Not complaining too much as it probably meant that they donated more money to the charity I was raising it for, yet isn’t it a rather sad indictment of our society that doing something as simple to your own appearance, something that many men do all the time and is regarded as perfectly reasonable for them, prompted such a reaction that I raised 1450 quid through basically no discernible effort from myself?
p.s I would totally recommend doing it to others because I never would have cut my hair short otherwise but absolutely love my low-maintenance hair now that it’s grown back a couple inches! Y’never know until you try…
I love this piece. It is beautiful and witty and important and gentle. You’re great, ET.

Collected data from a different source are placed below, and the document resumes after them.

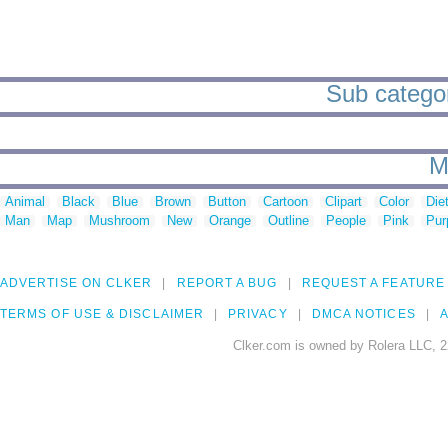
Sub categori
M
Animal
Black
Blue
Brown
Button
Cartoon
Clipart
Color
Die
Man
Map
Mushroom
New
Orange
Outline
People
Pink
Pur
ADVERTISE ON CLKER
REPORT A BUG
REQUEST A FEATURE
TERMS OF USE & DISCLAIMER
PRIVACY
DMCA NOTICES
A
Clker.com is owned by Rolera LLC, 2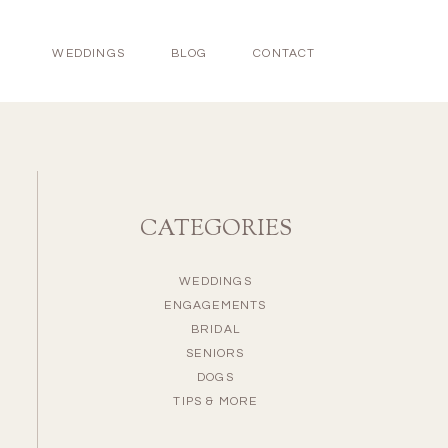
WEDDINGS
BLOG
CONTACT
CATEGORIES
WEDDINGS
ENGAGEMENTS
BRIDAL
SENIORS
DOGS
TIPS & MORE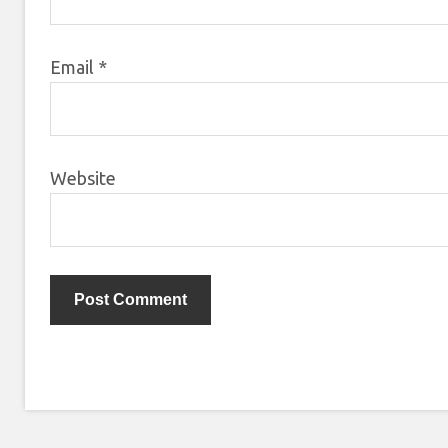
Email
*
Website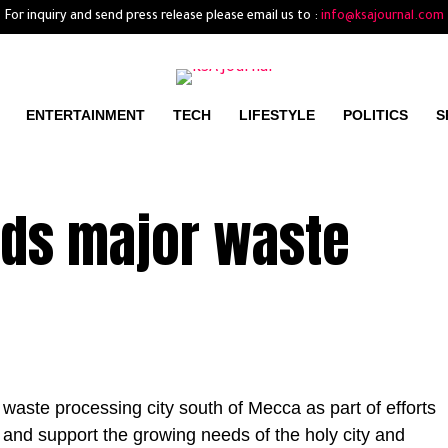
For inquiry and send press release please email us to :
info@ksajournal.com
ENTERTAINMENT
TECH
LIFESTYLE
POLITICS
S
lds major waste
 waste processing city south of Mecca as part of efforts
 and support the growing needs of the holy city and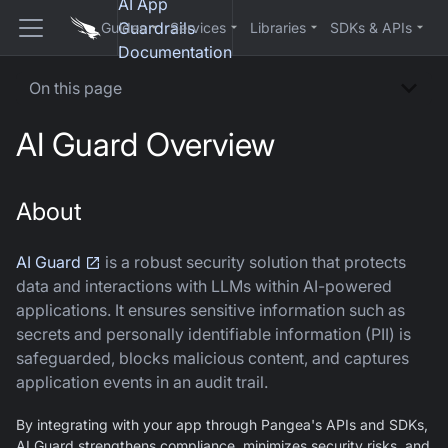
AI App
Guardrails
Guides
Services
Libraries
SDKs & APIs
Documentation
On this page
AI Guard Overview
About
AI Guard
is a robust security solution that protects
data and interactions with LLMs within AI-powered
applications. It ensures sensitive information such as
secrets and personally identifiable information (PII) is
safeguarded, blocks malicious content, and captures
application events in an audit trail.
By integrating with your app through Pangea's APIs and SDKs,
AI Guard
strengthens compliance, minimizes security risks, and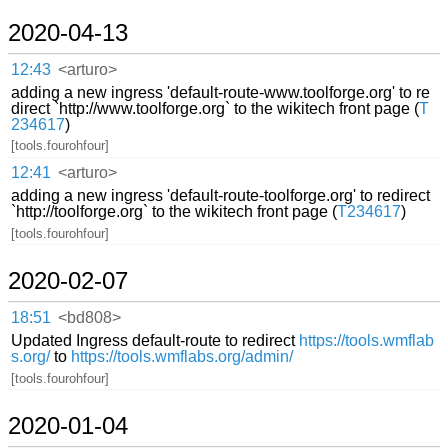
2020-04-13
12:43
<arturo>
adding a new ingress 'default-route-www.toolforge.org' to re
direct `http://www.toolforge.org` to the wikitech front page (
T
234617
)
[tools.fourohfour]
12:41
<arturo>
adding a new ingress 'default-route-toolforge.org' to redirect
`http://toolforge.org` to the wikitech front page (
T234617
)
[tools.fourohfour]
2020-02-07
18:51
<bd808>
Updated Ingress default-route to redirect
https://tools.wmflab
s.org/
to
https://tools.wmflabs.org/admin/
[tools.fourohfour]
2020-01-04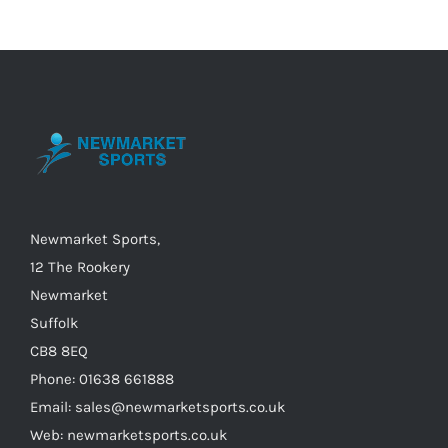
variants.
The
options
may
be
chosen
on
the
Newmarket Sports,
product
12 The Rookery
page
Newmarket
Suffolk
CB8 8EQ
Phone: 01638 661888
Email: sales@newmarketsports.co.uk
Web: newmarketsports.co.uk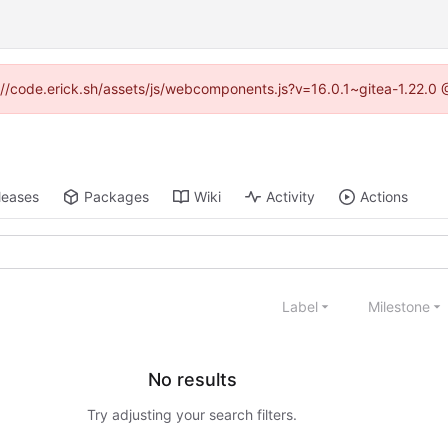
ps://code.erick.sh/assets/js/webcomponents.js?v=16.0.1~gitea-1.22.0 
leases
Packages
Wiki
Activity
Actions
Label
Milestone
No results
Try adjusting your search filters.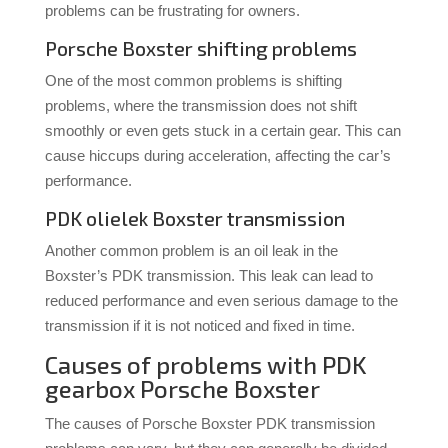
problems can be frustrating for owners.
Porsche Boxster shifting problems
One of the most common problems is shifting
problems, where the transmission does not shift
smoothly or even gets stuck in a certain gear. This can
cause hiccups during acceleration, affecting the car’s
performance.
PDK olielek Boxster transmission
Another common problem is an oil leak in the
Boxster’s PDK transmission. This leak can lead to
reduced performance and even serious damage to the
transmission if it is not noticed and fixed in time.
Causes of problems with PDK
gearbox Porsche Boxster
The causes of Porsche Boxster PDK transmission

Beautiful piece, and I’m glad the treatment worked for you x
A great text! It’s great the treatment worked and you’re better now.
But back to hair…
I experienced some sort of hair shaming when I decided to cut my hair short. I’d had dreadlocks for almost 7 years (I was young and didn’t know about cultural appropriation back then..) and I wanted to go back to short hair again. However the guy I was dating at the time compared me to Britney Spears – he basically told me I’ve lost it, gone nuts, if I go shorter. He seriously compared cutting my hair to being mentally ill.
That was some fucked up shit. Of course I did my own decisions and went back to short which I’d always had before I grew the dreads. Oh also, dumped that douche of a man.
Love this rant! I laughed out loud a couple of times.
I’m 28 and starting my second round of chemo for Hodgkin Lymphoma. Mine was supposed to go away with no problem, too. I guess I like to be “different” and side with the wrong side of the prognosis.
Anyway, I’m now balder than most babies and, though it took a while to get used to, I actually kind if like it now. BUT, I think this is because I otherwise look pretty healthy and haven’t lost my eyebrows or eyelashes yet. I actually get compliments on the bald head!
I am not trying to brag because my body is certainly fucked up in other ways (skin blotchiness from chemo is so not in right now!)
I’m just saying that I would gladly give up having hair for ever if it meant I could have my healthy, normal life back. I’m working on getting there…
Rock in for kicking cancer in the ass! I wish you health, happiness and a big hippy bush!
I shave my head voluntarily and am honestly fed up with the amount of people that ask me how my cancer treatment is going. It’s so ignorant. When I tell them I did it myself, they ask me ‘Why?’ so I reply with ‘Well, why do you have your hair the way that you do?’. Because we like it, that’s all.
It’s a shame that women feel like the worst bit of having cancer is having no hair. I mean, I’d consider the potential for irreparable damage to my body or even the potential for death as the worst bits of having cancer.
The sooner society wakes up to the fact that we come in all different styles, the better really. Then cancer patients can stop feeling like losing their hair is the worst bit, and people might stop asking me what kind of cancer I have in the street…
Very brave and very eloquent.
Ah, I have a very similar attitude to yours, as described at the start. And I have wondered if this attitude is easy because I have the privilege of having a pretty face, not to mention an adoring partner. I hope I can continue to refuse to care about my appearance as I get old and my skin gets wrinkled and I lose the last vestiges of physical prettiness. I hope I can continue to refuse to care if my face gets disfigured or if I lose my hair. But I don’t know.
I wish you health and happiness, and I thank you for the article.